Exclusively Available In-Store
Elemente Clemente, Munich Germany
Elemente Clemente holds that as man is a part of nature, and creativity is a part of man, creative design must relate to nature. Its approach is cerebral but also organic and lasting. A synthesis of the modern silhouette, quality material and casual elegance combine to create clothing that is sophisticated while at the same time, superbly comfortable and wearable.
120% Lino, Bologna Italy
120% Lino accents how quality, experience and Italian know-how intersect and merge with the evolution of style. It is passionate about linen as only linen is ecologically sustainable and 100% recyclable. As this “noble fibre” takes on a new identity when processed and dyed, the company continues to research and experiment, creating new treatments, textures and colours every season.
Khadi & Company, Paris France
This atelier’s scarves, clothing, and household items are as exclusive as they are environmentally friendly: “Our cotton is naturally organic.” says Bess Nielsen, the company’s founder and designer. “As for the goats, they live in total freedom in the mountains.” Nielsen combines her love for India and preserving the artisan tradition with her love for fine quality and beauty.
Never D Less, Florence Italy
Like Maria Chiara herself, her scarves and shawls run the gamut from quiet sophistication to sensual extravagance. The highest quality natural fibres - namely silk, cashmere, linen, ramie, and cotton - are woven in the family’s textile mill and then coloured with natural dyes giving Chiara the control and freedom to create her own unique weaves, textures, and colours.
Majestic Filatures, Paris France
Majestic’s deluxe T-shirts are handcrafted in Paris and manufactured exclusively in Europe. The atelier’s approach is to treat this basic item of clothing with respect, using only “noble” and natural fibres like silk, cotton, rayon, and cashmere. The end product is so original, soft and supremely comfortable, it becomes a luxurious staple even for the most discerning.
Cut Loose, San Francisco California
Without pretension, this company creates casual clothing that skims the body, simultaneously flattering the figure and allowing room to move. Every collection is garment-dyed in custom colours while keeping its environmental footprint as light as possible. The dyes are non-toxic, and waste water is neutralized so the salt doesn’t corrode the city’s pipes.
Beyond Threads, Seattle Washington
Inspired by the love for her native country, Cristina Dioguardi works with cottage industries and small to medium-sized factories in Peru to produce exclusive products of the finest alpaca, pima cotton, merino wool, and other natural fibres, The company has been practising the principles of Fair Trade and “eco-friendly” long before they became widely adopted.
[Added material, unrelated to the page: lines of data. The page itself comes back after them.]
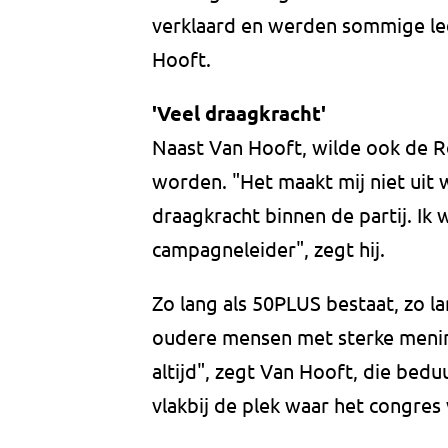
verklaard en werden sommige le
Hooft.
'Veel draagkracht'
Naast Van Hooft, wilde ook de Ro
worden. "Het maakt mij niet uit w
draagkracht binnen de partij. Ik
campagneleider", zegt hij.
Zo lang als 50PLUS bestaat, zo lan
oudere mensen met sterke mening
altijd", zegt Van Hooft, die bedu
vlakbij de plek waar het congre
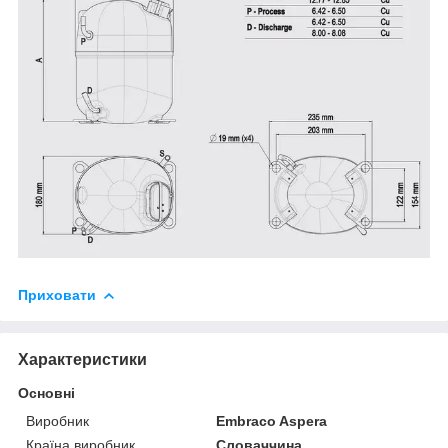
Приховати
Характеристики
Основні
Виробник
Embraco Aspera
Країна виробник
Словаччина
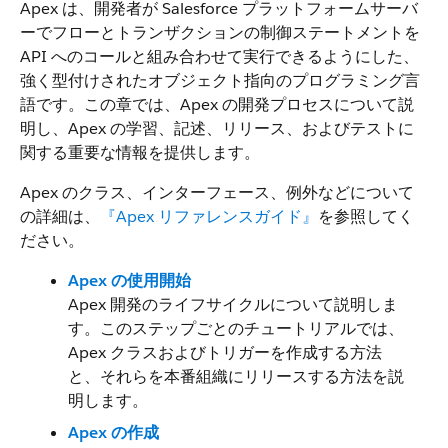
Apex は、開発者が Salesforce プラットフォームサーバ
ーでフローとトランザクションの制御ステートメントを
API へのコールと組み合わせて実行できるようにした、
強く型付けされたオブジェクト指向のプログラミング言
語です。この章では、Apex の開発プロセスについて説
明し、Apex の学習、記述、リリース、およびテストに
関する重要な情報を提供します。
Apex のクラス、インターフェース、例外などについて
の詳細は、
『Apex リファレンスガイド』
を参照してく
ださい。
Apex の使用開始
Apex 開発のライフサイクルについて説明しま
す。このステップごとのチュートリアルでは、
Apex クラスおよびトリガーを作成する方法
と、それらを本番組織にリリースする方法を説
明します。
Apex の作成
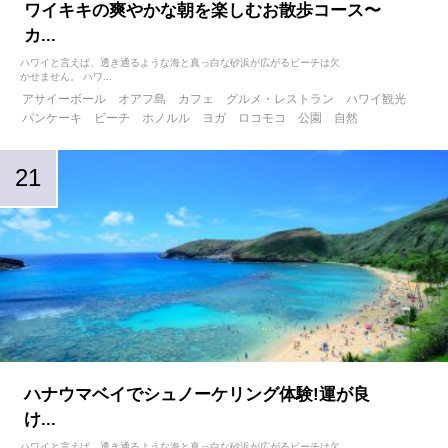
ワイキキの爽やかな朝を楽しむお散歩コース〜
カ...
ハワイと言えば、透き通るような海と真っ白な砂浜が広がるビーチは欠
かせません。 ハワ...
アサイーボール
オアフ島
カフェ
グルメ・レストラン
ハワイ観光
パンケーキ
ビーチ
ホノルル
ヨガ
ロコモコ
公園
自然
ハナウマベイでシュノーケリング体験!運が良
け...
ハワイと言えば、透き通るような海と真っ白な砂浜が広がるビーチは欠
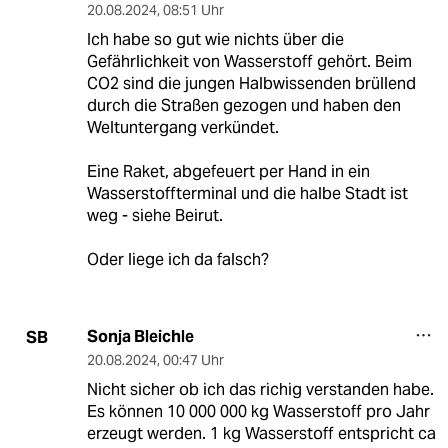
20.08.2024
,
08:51 Uhr
Ich habe so gut wie nichts über die
Gefährlichkeit von Wasserstoff gehört. Beim
CO2 sind die jungen Halbwissenden brüllend
durch die Straßen gezogen und haben den
Weltuntergang verkündet.
Eine Raket, abgefeuert per Hand in ein
Wasserstoffterminal und die halbe Stadt ist
weg - siehe Beirut.
Oder liege ich da falsch?
Sonja Bleichle
SB
20.08.2024
,
00:47 Uhr
Nicht sicher ob ich das richig verstanden habe.
Es können 10 000 000 kg Wasserstoff pro Jahr
erzeugt werden. 1 kg Wasserstoff entspricht ca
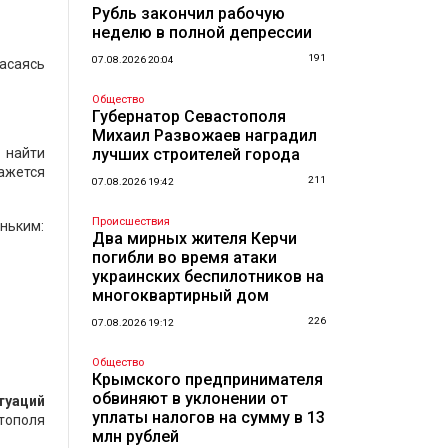
Рубль закончил рабочую
неделю в полной депрессии
191
07.08.2026 20:04
пасаясь
Общество
Губернатор Севастополя
Михаил Развожаев наградил
 найти
лучших строителей города
ажется
211
07.08.2026 19:42
Происшествия
ньким:
Два мирных жителя Керчи
погибли во время атаки
украинских беспилотников на
многоквартирный дом
226
07.08.2026 19:12
Общество
Крымского предпринимателя
обвиняют в уклонении от
туаций
уплаты налогов на сумму в 13
стополя
млн рублей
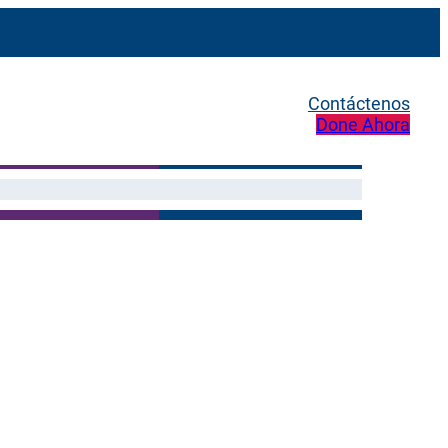
Contáctenos
Done Ahora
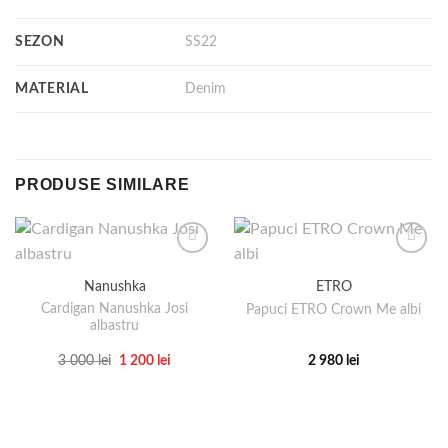
SEZON
SS22
MATERIAL
Denim
PRODUSE SIMILARE
Nanushka
ETRO
Cardigan Nanushka Josi
Papuci ETRO Crown Me albi
albastru
Prețul
Prețul
3 000
lei
1 200
lei
2 980
lei
inițial
curent
Acest
Acest
a
este:
produs
produs
fost:
1
3
200 lei.
are
are
000 lei.
mai
mai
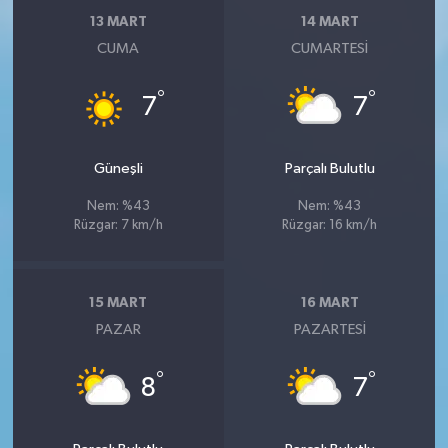
13 MART
14 MART
CUMA
CUMARTESI
°
°
7
7
Güneşli
Parçalı Bulutlu
Nem: %43
Nem: %43
Rüzgar: 7 km/h
Rüzgar: 16 km/h
15 MART
16 MART
PAZAR
PAZARTESI
°
°
8
7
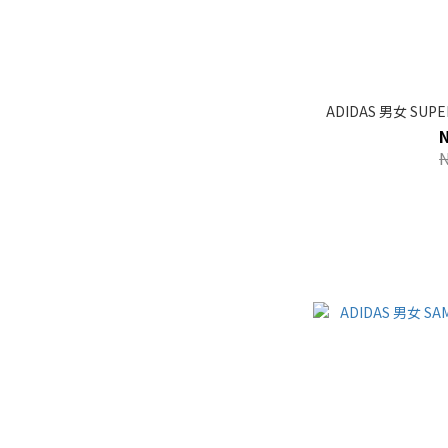
ADIDAS 男女 SUPER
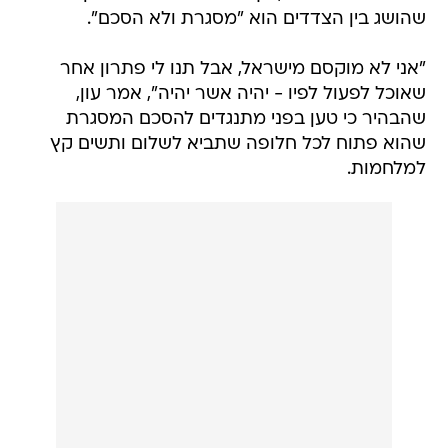
שהושג בין הצדדים הוא "מסגרת ולא הסכם".
"אני לא מוקסם מישראל, אבל תנו לי פתרון אחר
שאוכל לפעול לפיו - יהיה אשר יהיה", אמר עון,
שהבהיר כי טען בפני מתנגדים להסכם המסגרת
שהוא פתוח לכל חלופה שתביא לשלום ותשים קץ
למלחמות.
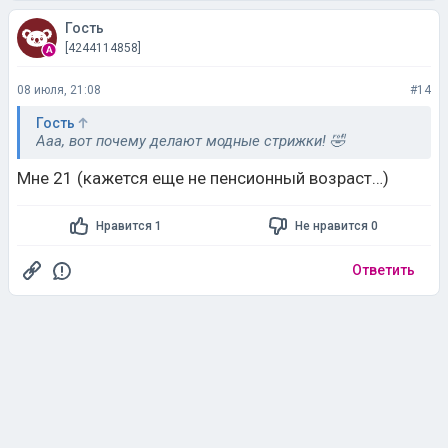
Гость
[4244114858]
08 июля, 21:08
#14
Гость
Ааа, вот почему делают модные стрижки! 🤣
Мне 21 (кажется еще не пенсионный возраст…)
Нравится 1
Не нравится 0
Ответить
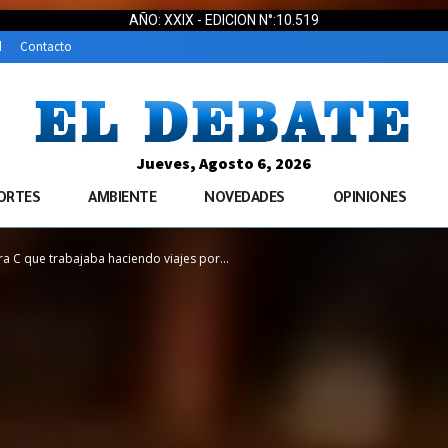
AÑO: XXIX - EDICION N°:10.519
d
Contacto
Jueves, Agosto 6, 2026
ORTES
AMBIENTE
NOVEDADES
OPINIONES
ra C que trabajaba haciendo viajes por...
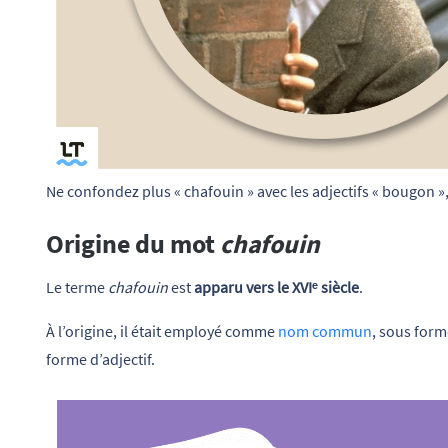
Ne confondez plus « chafouin » avec les adjectifs « bougon »,
Origine du mot
chafouin
Le terme
chafouin
est
apparu vers le XVIᵉ siècle
.
À l’origine, il était employé comme
nom commun
, sous form
forme d’adjectif.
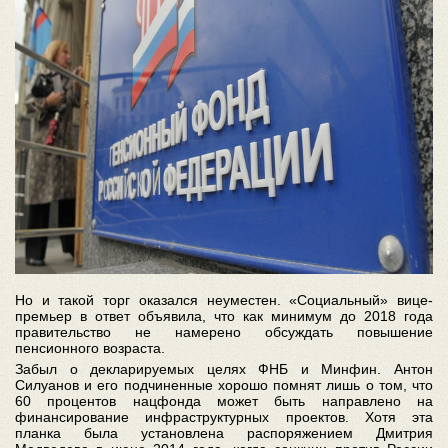
Но и такой торг оказался неуместен. «Социальный» вице-
премьер в ответ объявила, что как минимум до 2018 года
правительство не намерено обсуждать повышение
пенсионного возраста.
Забыл о декларируемых целях ФНБ и Минфин. Антон
Силуанов и его подчиненные хорошо помнят лишь о том, что
60 процентов нацфонда может быть направлено на
финансирование инфраструктурных проектов. Хотя эта
планка была установлена распоряжением Дмитрия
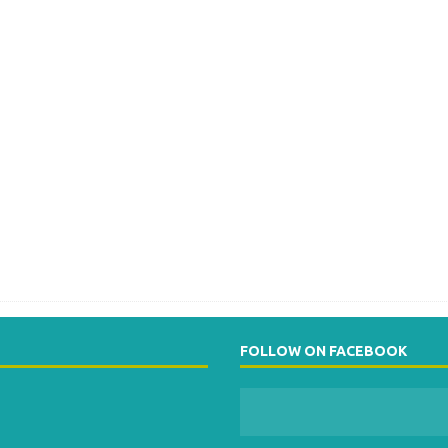
FOLLOW ON FACEBOOK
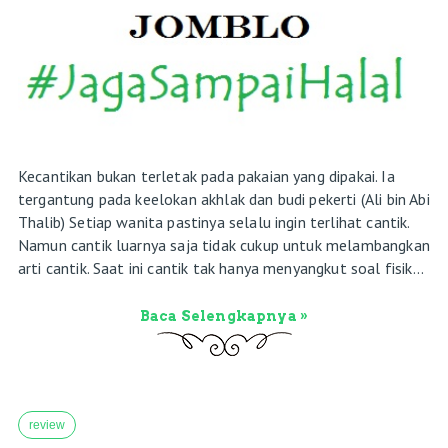
Kecantikan bukan terletak pada pakaian yang dipakai. Ia
tergantung pada keelokan akhlak dan budi pekerti (Ali bin Abi
Thalib) Setiap wanita pastinya selalu ingin terlihat cantik.
Namun cantik luarnya saja tidak cukup untuk melambangkan
arti cantik. Saat ini cantik tak hanya menyangkut soal fisik...
Baca Selengkapnya »
review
Le Béret Français, Bayonne France
There is something “je ne sais quoi” about the French beret worn by artists of the Left Bank from the mid-1800s to early 1900s, and turned into a fashion accessory by Coco Chanel in the 1930s. This atelier's care, consideration of environmental issues, use of techniques passed on from generation to generation has earned it the distinction of being called “a living heritage company". Every beret is designed and produced in France, using French wool.
Épice, Paris France and Copenhagen Denmark
Who knew that when Bess Nielsen and Jan Machenhauer met at the Design School of Copenhagen, they would come together so many years later to create scarves that are works of art. Both are perfectionists as is obvious in the selection of natural, high quality materials, the colour palette - closely related to the distinctive colour washes of Scandinavia, and the printing and weaving by hand in Indian workshops.